Une analyse "ombres et lumières" de cette réflexion pose la question de savoir si le Brésil est "l’enfant gâté" de la région plutôt que le "bon élève". Dans l’ensemble, la décennie 2002-2012 a été favorable. Est-ce que cela peut continuer ? Malgré le progrès économique, l’Amérique latine, avec l’Afrique, a l’une des pires distributions de richesses. Il y a aussi des bonnes nouvelles au Chili, au Pérou et en Colombie. Les indicateurs sociaux, économiques et la démocratie progressent. Deux attitudes sont possibles. La première, peut-être facile et superficielle, serait de dire "on est arrivé, on est maintenant avec les grands, les BRICs, etc."
Une nouvelle occasion ratée ?
Mais ce n’est pas la première fois que pour diverses raisons l’Amérique latine pourrait rater le coche. Il y a eu au 20ème siècle au moins deux occasions perdues. En ira-t-il autrement cette fois-ci ? Le Brésil est au centre du jeu. En 2040 cette région pourrait être "développée". Le critère économique du "développement" est un revenu annuel moyen par habitant de 28.000$. Aujourd’hui, la plupart de ces pays sont à la moitié de ce chiffre.

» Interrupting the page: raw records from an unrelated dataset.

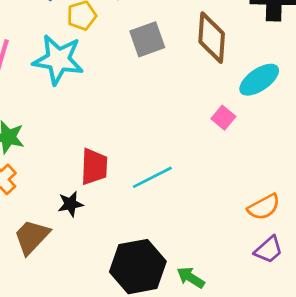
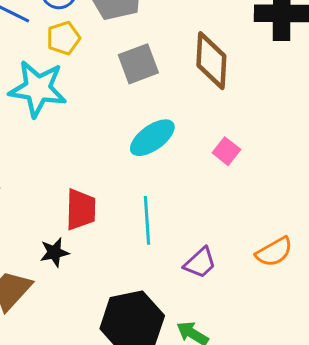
cyan ellipse: (259, 80) -> (152, 138), moved
cyan line: (152, 177) -> (147, 220), turned -66
purple trapezoid: (269, 250) -> (200, 263), moved

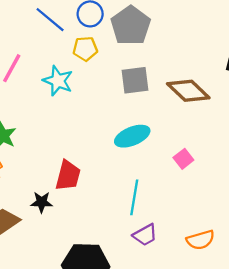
brown diamond: (211, 61) -> (188, 91), turned -63
cyan star: (38, 89) -> (58, 81), size x0.7
cyan line: (147, 220) -> (134, 197), moved

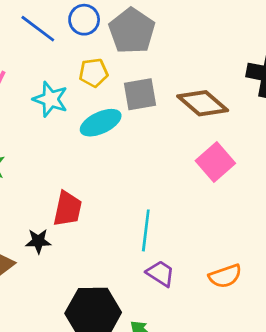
yellow pentagon: (85, 49) -> (93, 73), moved
cyan ellipse: (132, 136) -> (101, 123), moved
pink square: (183, 159) -> (215, 162), moved, size x1.6
purple trapezoid: (145, 235) -> (160, 273), turned -115

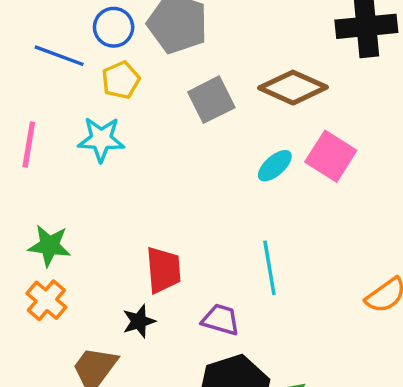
yellow pentagon: (93, 73) -> (121, 80), moved
cyan ellipse: (101, 123) -> (275, 166), moved, size x0.7
purple trapezoid: (160, 273) -> (221, 320), moved

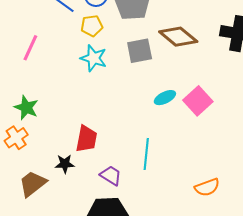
brown diamond: (293, 88) -> (178, 37), moved
cyan star: (101, 139) -> (94, 58), moved

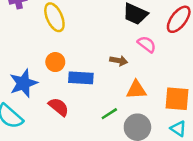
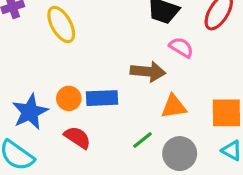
brown arrow: (119, 61) -> (148, 72), size x1.5
orange circle: (55, 62) -> (69, 98), moved

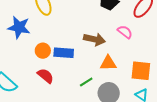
pink semicircle: (181, 47) -> (125, 32), moved
blue star: (30, 112) -> (19, 27), moved, turned 30

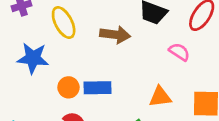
brown arrow: (94, 39) -> (115, 35), moved

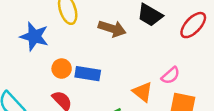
pink semicircle: (179, 52) -> (170, 75), moved, turned 96
orange triangle: (160, 97) -> (143, 92), turned 35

Le contexte économique mondial évolue d’un systéme bipolaire (Amérique du Nord-Europe) vers une configuration tripolaire (Amérique du Nord-Europe-Chine/Japon). Les deux premiers représentent chacun environ 25% de l’économie mondiale. Chine/Japon est entre 25 & 30%. Dans le groupe "next 11", au-delà des BRICs, il y a l’Afrique du Sud, la Turquie, le Mexique, l’Indonésie. Le Brésil représente 3% de l’économie mondiale. Le Brésil avec le "Cône Sud" représente 4%. L’Amérique du Sud en tout représente 5% (même niveau que l’Inde). Les classes moyennes sont en augmentation surtout en Asie et en Amérique Latine. Mais la part de l’Amérique Latine dans le commerce international ne progresse pas. Le progrès économique est lié aussi à la capacité de créer des sociétés multinationales. De même il dépend de l’innovation, des niveaux d’éducation, des capacités à maitriser les technologies de l’information. ("Supply chain management, Exporting processed food, not only commodities.") Un facteur important du développement est la capacité à exporter. Le Brésil a fait des progrès au niveau de l’éducation primaire, mais il y a encore des manques de main d’œuvre qualifiée, d’ingénieurs, et autres techniciens. Dilma Roussef fait des efforts de "débureaucratisation", la bureaucratie et la corruption étant un fléau ancien du pays et un frein à la croissance pour les moyennes entreprises.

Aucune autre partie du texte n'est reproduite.